= Joyce Robinson =

Jamaican librarian and organization executive

Joyce Lilieth Robinson OJ CD MBE (née Lawson; 2 July 1925 – 12 May 2013) was a Jamaican public servant best known for her work as a librarian. She served for lengthy periods as director of the Jamaica Library Service (1957–1976) and chair of the National Library of Jamaica (1979–1996), and was also briefly general manager of the Jamaica Broadcasting Corporation (1981–1982).

==Early life==
Robinson was born in Saint James Parish. She was orphaned at the age of six, and initially raised by her maternal grandmother before later being adopted by other relatives. Her adoptive mother was a schoolteacher in Black River, where she received her early education. Robinson moved to Kingston at the age of 12, after winning a scholarship to attend St. Simon's College. She began working as a pupil-teacher when she was 16, and later returned to Black River to work at the local high school, eventually becoming principal. She married mathematics professor Leslie Robinson in 1957, with whom she had two children, Leslie Jr. and Ann.

==Career==
Robinson joined the Jamaica Library Service (JLS) in 1949, as a library assistant. She completed a course in library science at the British Library Association, and in 1954 was promoted to deputy director. She was made director of the service two years later, the first native Jamaican to hold the post. During Robinson's tenure, the number of public libraries in Jamaica increased from 60 to 442, the number of school libraries from 333 to 853, and the number of qualified librarians from one to 37. In 1973, she was seconded to the National Literacy Programme (NLP) for two years at the request of Prime Minister Michael Manley.
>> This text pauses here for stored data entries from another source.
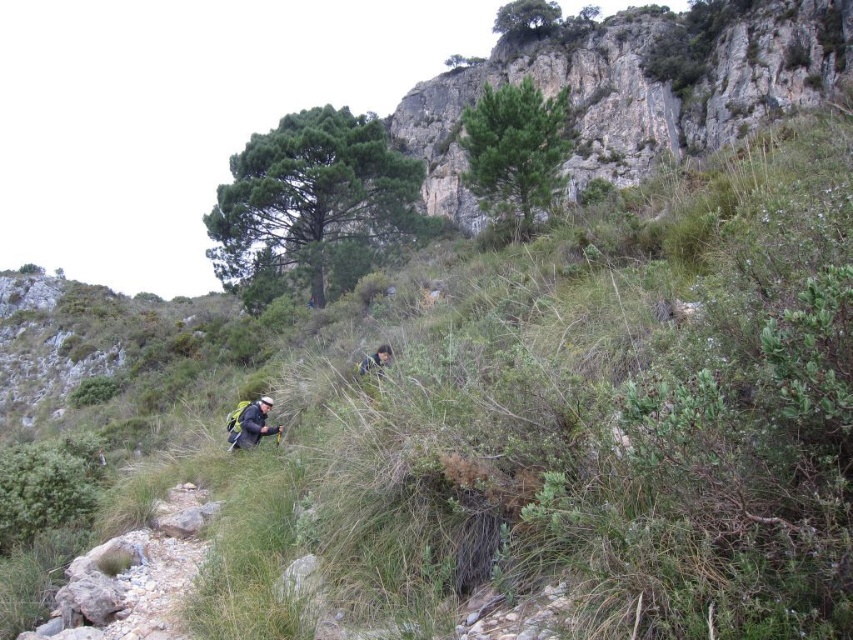 Question: Is rough textured rock at upper center above camouflage fabric person at lower center?

Choices:
 (A) yes
 (B) no

Answer: (A)

Question: Which point is farther from the camera taking this photo?

Choices:
 (A) (762, 61)
 (B) (376, 353)

Answer: (A)

Question: Which point is closer to the camera?

Choices:
 (A) rough textured rock at upper center
 (B) dark gray jacket at lower left
 (C) camouflage fabric person at lower center

Answer: (B)

Question: Is dark gray jacket at lower left further to camera compared to camouflage fabric person at lower center?

Choices:
 (A) no
 (B) yes

Answer: (A)

Question: Is the position of rough textured rock at upper center more distant than that of camouflage fabric person at lower center?

Choices:
 (A) yes
 (B) no

Answer: (A)

Question: Which is farther from the dark gray jacket at lower left?

Choices:
 (A) camouflage fabric person at lower center
 (B) rough textured rock at upper center

Answer: (B) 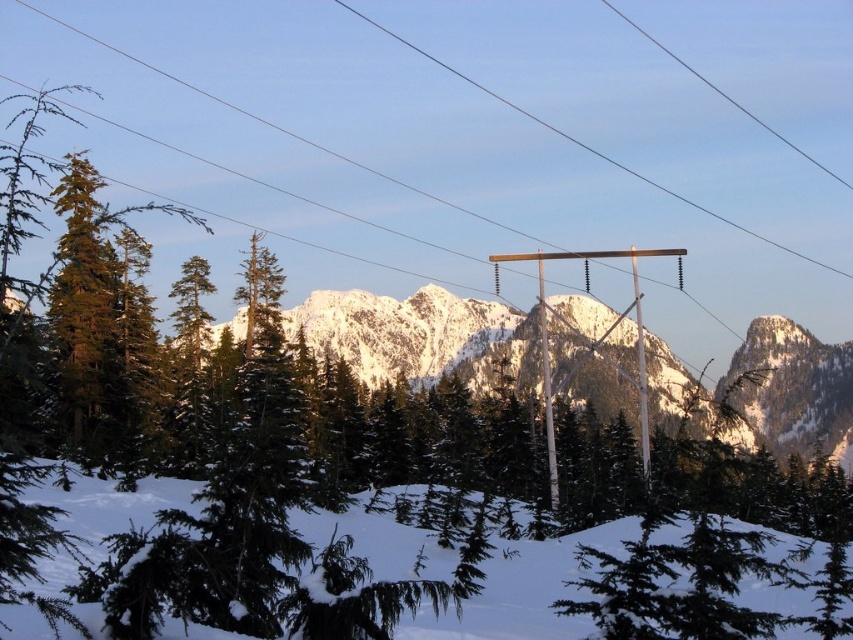 Question: Which point appears farthest from the camera in this image?

Choices:
 (A) (381, 29)
 (B) (827, 369)

Answer: (A)

Question: Based on their relative distances, which object is farther from the snowy pine trees at lower center?

Choices:
 (A) wooden pole at center
 (B) snowy granite mountain range at center

Answer: (A)

Question: Can you confirm if snowy pine trees at lower center is positioned to the right of wooden pole at center?

Choices:
 (A) no
 (B) yes

Answer: (A)

Question: Can you confirm if snowy granite mountain range at center is positioned above snowy pine trees at lower center?

Choices:
 (A) no
 (B) yes

Answer: (B)

Question: Which object appears farthest from the camera in this image?

Choices:
 (A) snowy granite mountain range at center
 (B) snowy pine trees at lower center
 (C) wooden pole at center

Answer: (C)

Question: Can you confirm if snowy granite mountain range at center is positioned to the left of snowy pine trees at lower center?

Choices:
 (A) yes
 (B) no

Answer: (B) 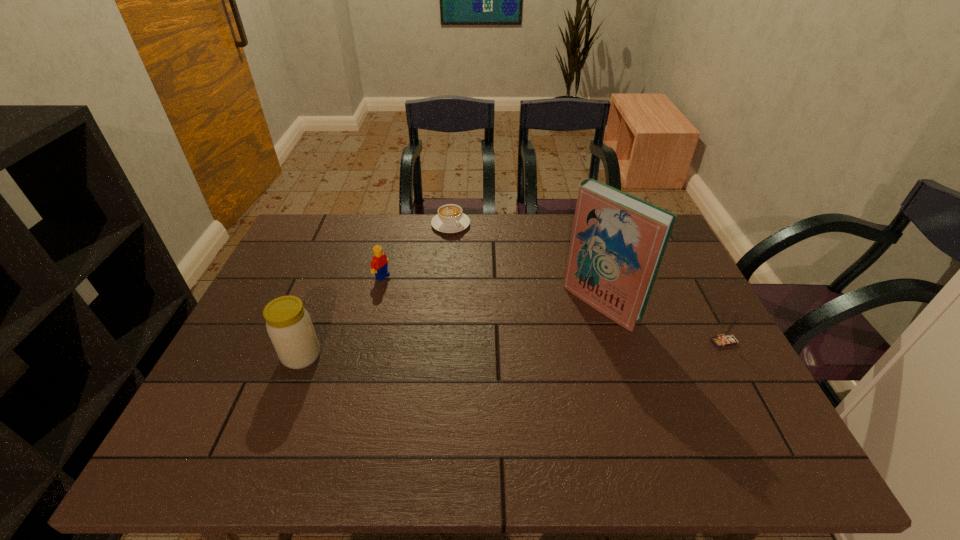 This screenshot has height=540, width=960. Identify the location of the leftmost object. (289, 326).

Where is `jar`? jar is located at coordinates (289, 326).

In order to click on matchbox in this screenshot , I will do `click(727, 340)`.

Find the location of a particular element. the second object from left to right is located at coordinates (379, 262).

The height and width of the screenshot is (540, 960). What are the coordinates of `cappuccino` in the screenshot? It's located at (450, 219).

Identify the location of the farthest object. The image size is (960, 540). (450, 219).

Locate an element on the screen. This screenshot has width=960, height=540. the tallest object is located at coordinates (618, 241).

This screenshot has width=960, height=540. Find the location of `hardback book`. hardback book is located at coordinates (618, 241).

The height and width of the screenshot is (540, 960). What are the coordinates of `vacant area situated on the back of the jar` in the screenshot? It's located at point(332,277).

In 1976, Robinson retired as JLS director to become executive director of the Jamaican Movement for Adult Literacy (JAMAL), an expansion of the previous NLP. However, she retained an involvement with libraries as the inaugural chair of the National Library of Jamaica (1979–1996), having been a prominent advocate for its creation. During her time with JAMAL, Robinson also served as vice-president of the International Council for Adult Education for several years. She was appointed general manager of the Jamaica Broadcasting Corporation (JBC) in 1981, but held the position only until the following year, when Prime Minister Edward Seaga commissioned her to run his government's Human Employment and Resource Training (HEART) programme. She retired from the public service in 1991, but continued working as a consultant in literacy and adult education for several more years. She died in May 2013, aged 87.

==Honours==
Robinson was made a Member of the Order of the British Empire (MBE) in 1959. The Jamaican government made a Commander of the Order of Distinction in 1975, and later inducted her into the Order of Jamaica in 1987; She and her husband were the first married couple to be members of the latter. Robinson also received honorary degrees from Dalhousie University (LL.D., 1979) and the University of the West Indies (LL.D., 1990).